Conclusion two: Newcastle keeper Nick Pope is out of the Carabao Cup final and Loris Karius is in.

Both of those things are absolutely wild in their own way, but let’s deal with them in turn.

First up, Liverpool. Well done, Liverpool. Despite a near season-long commitment to being very crap they are now firmly in the picture for the top four. Given Newcastle’s now quite long-running struggles to pick up victories and the fact Spurs are Spurs, you could even argue that a resurgent if still deeply questionable Liverpool might even now be favourites for fourth.

They’re only six points off the Champions League places with a game in hand (which would be finessed to seven points with two games in hand if Spurs beat West Ham tomorrow) after maintaining their record as the only team to beat Newcastle in the Premier League, but now doing it twice.

Go back a bit further, and Liverpool are now responsible for three of Newcastle’s last four Premier League defeats. Manchester City claim the other. So this is very clearly the level Newcastle are at now.

And the really weird thing about this game, one that Newcastle had basically lost in catastrophically self-inflicted fashion with only 22 minutes on the clock is this: Newcastle actually played quite well. Apart from the three terrible moments inside those first 22 minutes when they were absolute shite.

Which, it turns out, is a bad number of terrible moments to have in such a short amount of time.

For a team whose success this season has been built on being incredibly difficult to beat even when not playing well, it was deeply discombobulating to see them so very easy to beat despite playing well.

They started at a hundred miles an hour, roared on by the crowd.
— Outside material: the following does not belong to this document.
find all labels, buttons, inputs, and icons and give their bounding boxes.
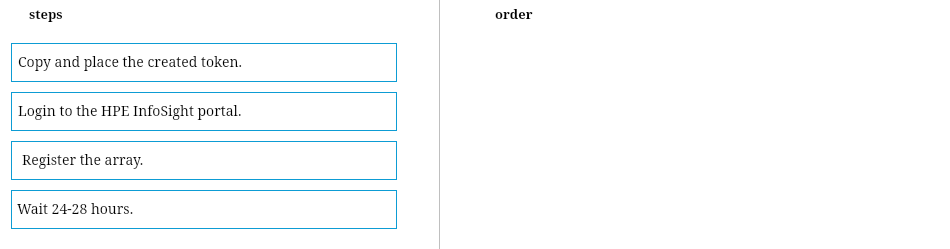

The idea mooted by one national newspaper that this fixture has become some kind of El Toxico was always a far-fetched nonsense, but this was a big game with much riding on it and the atmosphere was incredible in a first 10 minutes where Newcastle ran Liverpool off their feet.

And then Liverpool took the lead. Both Liverpool’s goals combined three ingredients. A world-class assist, a great touch and finish from a maligned Liverpool forward, and inexplicably poor positioning by assorted members of what had until today been the Premier League’s best and most organised defence.

Kieran Trippier was out of position to play Darwin Nunez onside for Trent Alexander-Arnold’s delicious throughball, while Pope – for neither the last nor costliest time – found himself heading to the wrong place at the wrong time. It was like he expected Darwin to miss the ball, a not entirely unreasonable expectation given what we’ve seen but with one crucial caveat: one can never confidently predict what Darwin will do.

Here, Darwin brought the ball down with such expert precision before absolutely Shearering the ball past the scrambling Pope that a lengthy VAR check ensued to ensure he hadn’t handled the ball. He was nowhere near doing so, but the refusal to accept the only alternative – that his first touch had been unimaginably, delicately, precisely perfect – was again understandable.

Soon after, Mo Salah clipped another perfect pass in for Gakpo to exploit the baffling amounts of space suddenly to be found behind Sven Botman and Fabian Schar and prod the ball past the onrushing Pope.

A Newcastle side that hadn’t conceded more than once in any Premier League game since the reverse fixture at Anfield in August found themselves 2-0 down with barely a quarter of an hour on the clock. And things were about to get far worse.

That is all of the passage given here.